Since in the denominator the R-squared term should tend to overwhelm the one, it should cancel out the R-squared term in the numerator leaving this. However, I still don't understand how to show that this contributes and infinitesimal amount to the contour integral and as such can be ignored.

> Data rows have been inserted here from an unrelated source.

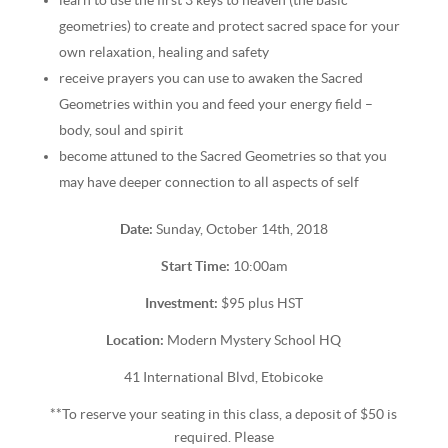
learn to use the first 3 keys to heaven (the basic
geometries) to create and protect sacred space for your
own relaxation, healing and safety
receive prayers you can use to awaken the Sacred
Geometries within you and feed your energy field –
body, soul and spirit
become attuned to the Sacred Geometries so that you
may have deeper connection to all aspects of self
Date:
Sunday, October 14th, 2018
Start Time:
10:00am
Investment:
$95 plus HST
Location:
Modern Mystery School HQ
41 International Blvd, Etobicoke
**To reserve your seating in this class, a deposit of $50 is
required. Please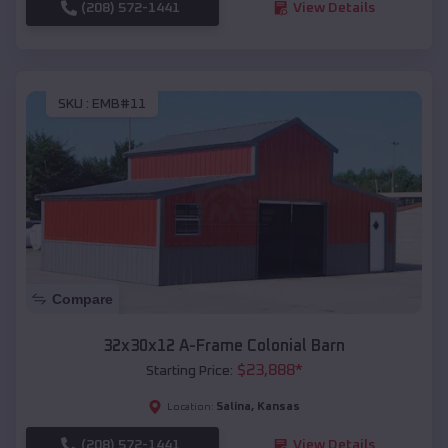
(208) 572-1441
View Details
SKU :
EMB#11
Compare
32x30x12 A-Frame Colonial Barn
$
23,888
*
Starting Price:
Salina
,
Kansas
Location:
(208) 572-1441
View Details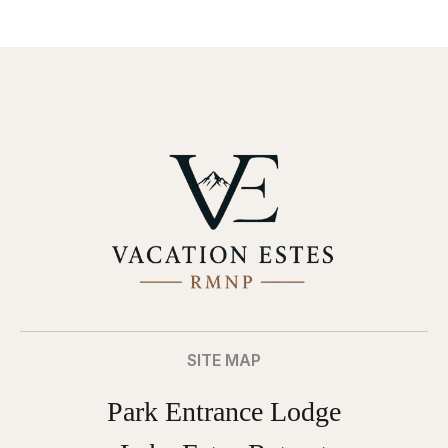
SITE MAP
Park Entrance Lodge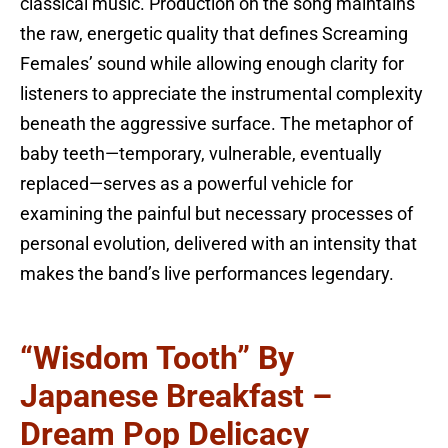
classical music. Production on the song maintains
the raw, energetic quality that defines Screaming
Females’ sound while allowing enough clarity for
listeners to appreciate the instrumental complexity
beneath the aggressive surface. The metaphor of
baby teeth—temporary, vulnerable, eventually
replaced—serves as a powerful vehicle for
examining the painful but necessary processes of
personal evolution, delivered with an intensity that
makes the band’s live performances legendary.
“Wisdom Tooth” By
Japanese Breakfast –
Dream Pop Delicacy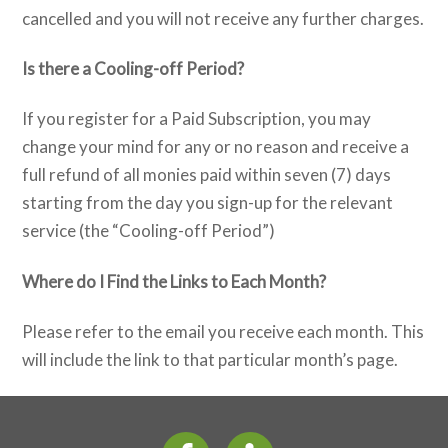
cancelled and you will not receive any further charges.
Is there a Cooling-off Period?
If you register for a Paid Subscription, you may
change your mind for any or no reason and receive a
full refund of all monies paid within seven (7) days
starting from the day you sign-up for the relevant
service (the “Cooling-off Period”)
Where do I Find the Links to Each Month?
Please refer to the email you receive each month. This
will include the link to that particular month’s page.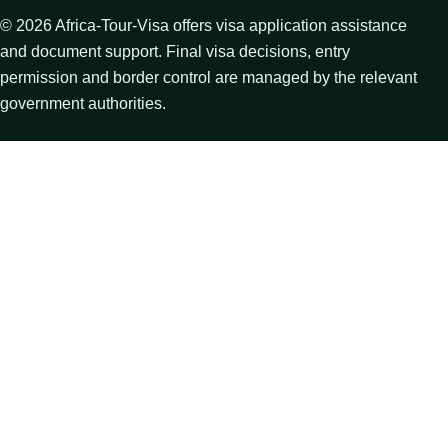
©
2026
Africa-Tour-Visa offers visa application assistance
and document support. Final visa decisions, entry
permission and border control are managed by the relevant
government authorities.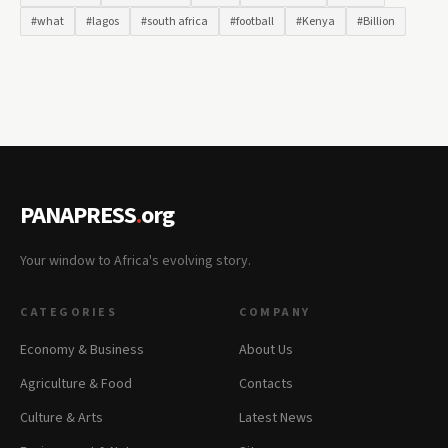
#what
#lagos
#south africa
#football
#Kenya
#Billion
PANAPRESS
.
org
Your window to Africa's evolving story.
CATEGORIES
COMPANY
Economy & Business
About Us
Agriculture & Food
Contacts
Culture & Arts
Latest News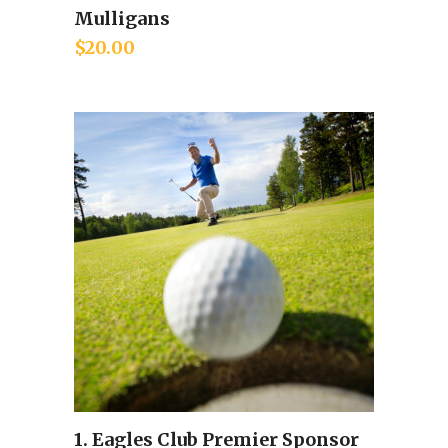
Mulligans
Add to cart
$
20.00
1. Eagles Club Premier Sponsor
Add to cart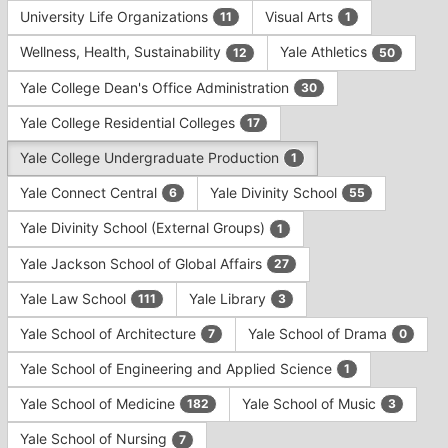
University Life Organizations
Visual Arts
11
1
Wellness, Health, Sustainability
Yale Athletics
12
50
Yale College Dean's Office Administration
30
Yale College Residential Colleges
17
Yale College Undergraduate Production
1
Yale Connect Central
Yale Divinity School
6
55
Yale Divinity School (External Groups)
1
Yale Jackson School of Global Affairs
27
Yale Law School
Yale Library
111
3
Yale School of Architecture
Yale School of Drama
7
0
Yale School of Engineering and Applied Science
1
Yale School of Medicine
Yale School of Music
182
3
Yale School of Nursing
7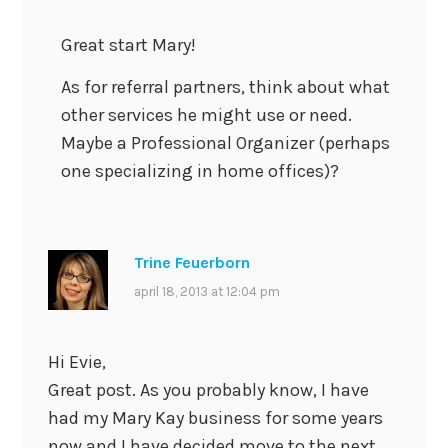
Great start Mary!
As for referral partners, think about what
other services he might use or need.
Maybe a Professional Organizer (perhaps
one specializing in home offices)?
Trine Feuerborn
april 18, 2013 at 12:04 pm
Hi Evie,
Great post. As you probably know, I have
had my Mary Kay business for some years
now and I have decided move to the next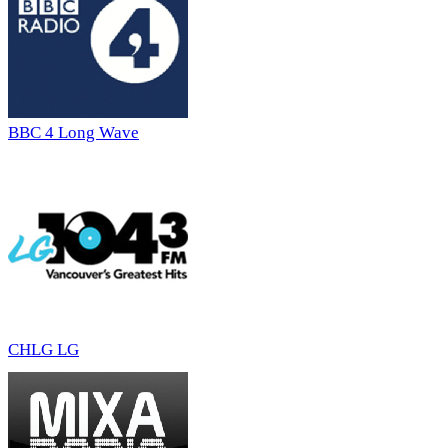
BBC 4 Long Wave
CHLG LG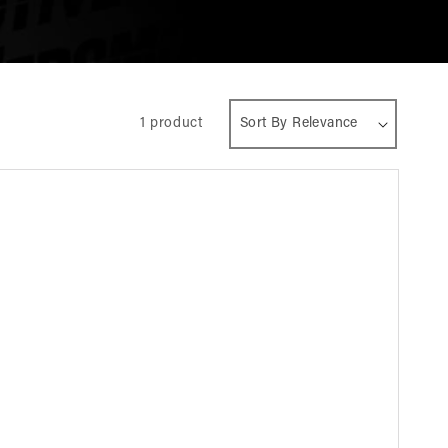
1 product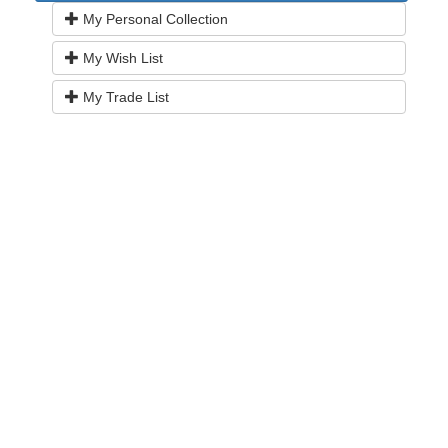
My Personal Collection
My Wish List
My Trade List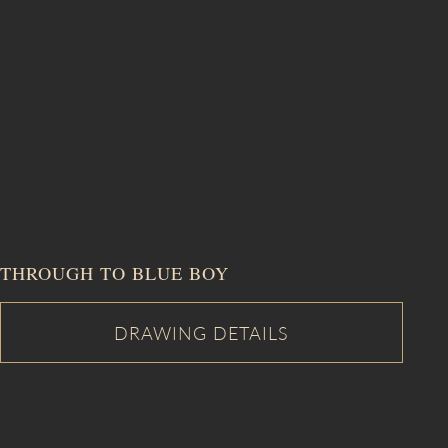
THROUGH TO BLUE BOY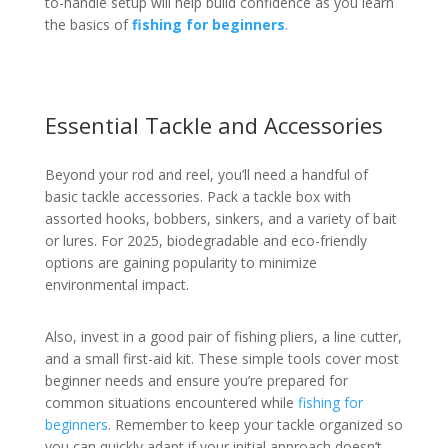
to-handle setup will help build confidence as you learn
the basics of
fishing for beginners
.
Essential Tackle and Accessories
Beyond your rod and reel, you’ll need a handful of
basic tackle accessories. Pack a tackle box with
assorted hooks, bobbers, sinkers, and a variety of bait
or lures. For 2025, biodegradable and eco-friendly
options are gaining popularity to minimize
environmental impact.
Also, invest in a good pair of fishing pliers, a line cutter,
and a small first-aid kit. These simple tools cover most
beginner needs and ensure you’re prepared for
common situations encountered while
fishing for
beginners
. Remember to keep your tackle organized so
you can quickly adapt if your initial approach doesn’t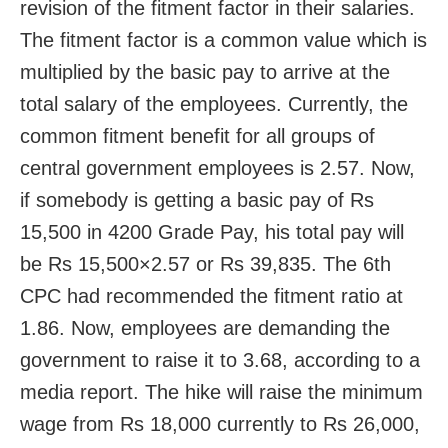
revision of the fitment factor in their salaries.
The fitment factor is a common value which is
multiplied by the basic pay to arrive at the
total salary of the employees. Currently, the
common fitment benefit for all groups of
central government employees is 2.57. Now,
if somebody is getting a basic pay of Rs
15,500 in 4200 Grade Pay, his total pay will
be Rs 15,500×2.57 or Rs 39,835. The 6th
CPC had recommended the fitment ratio at
1.86. Now, employees are demanding the
government to raise it to 3.68, according to a
media report. The hike will raise the minimum
wage from Rs 18,000 currently to Rs 26,000,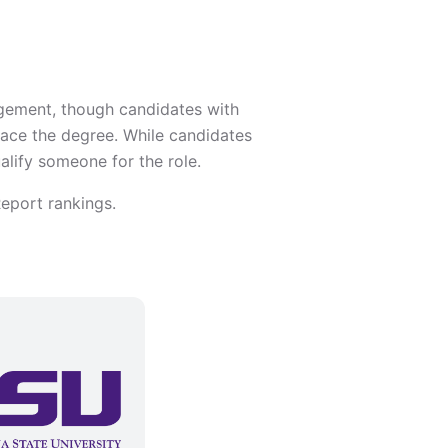
agement, though candidates with
place the degree. While candidates
lify someone for the role.
eport rankings.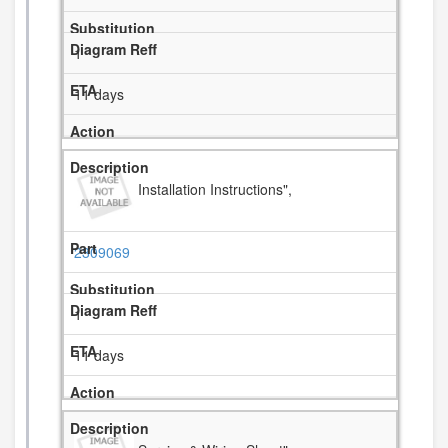
1
11 days
Installation Instructions",
2309069
1
11 days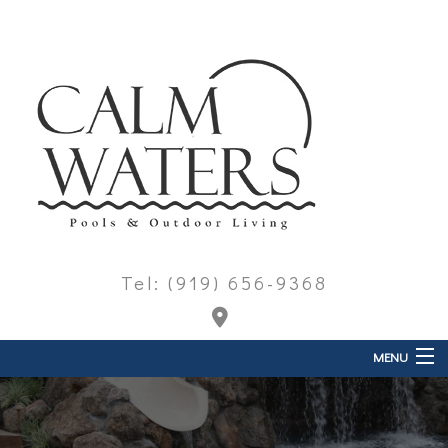
Tel: (919) 656-9368
MENU
Home
About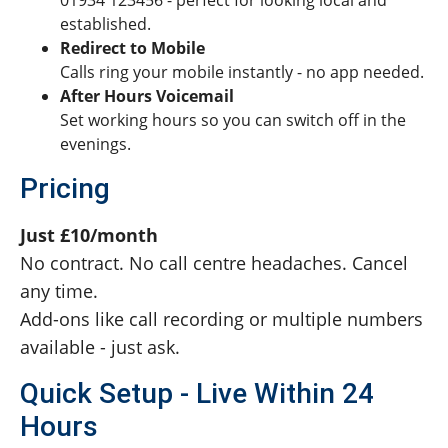
01934 123456 - perfect for looking local and
established.
Redirect to Mobile
Calls ring your mobile instantly - no app needed.
After Hours Voicemail
Set working hours so you can switch off in the
evenings.
Pricing
Just £10/month
No contract. No call centre headaches. Cancel
any time.
Add-ons like call recording or multiple numbers
available - just ask.
Quick Setup - Live Within 24
Hours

If this is entirely wrong, then I must have misunderstood something. If it is, how would you go about properly proving that the arc contributes nothing to the contour?

Edit

Starting off with the last line: Is it reasonable to say:

lim_{R \rightarrow \infty} \int_{0}^{\pi} \frac{1}{2} e^{iaRe^{i \theta}}d\theta = lim_{R \rightarrow \infty} \int_{0}^{\pi} \frac{1}{2} e^{iae^{i \theta}}^{R} d\theta

And just focusing on the integrand:

e^{iae^{i \theta}}^{R} = e^{ia(cos(\theta)+i sin(\theta))}^{R} = e^{iacos(\theta) - asin(\theta)}^{R} = e^{iRacos(\theta)} e^{-R asin(\theta)}

lim_{R \rightarrow \infty} e^{-R asin(\theta)} e^{iRacos(\theta)} = (0) e^{iRacos(\theta)} = 0

And since the integrand is zero, the actual arc integral is likewise zero. Does this work, or am I completely off?

 

[Dick]

Oh, I see. Thanks for repeating that enough times that I finally get it. You are getting there with your last comment. |exp(iaz)|<=exp(-aRsin(theta)) which approaches zero as R->infinity if a*sin(theta)>0. That's why the half plane to close in has to be associated to the sign of a. And it's the exponential that forces the arc contribution to zero, even though counting R's in the numerator and the denominator from the other factors doesn't do it.

 

[Piamedes]

Thanks, that solves my problem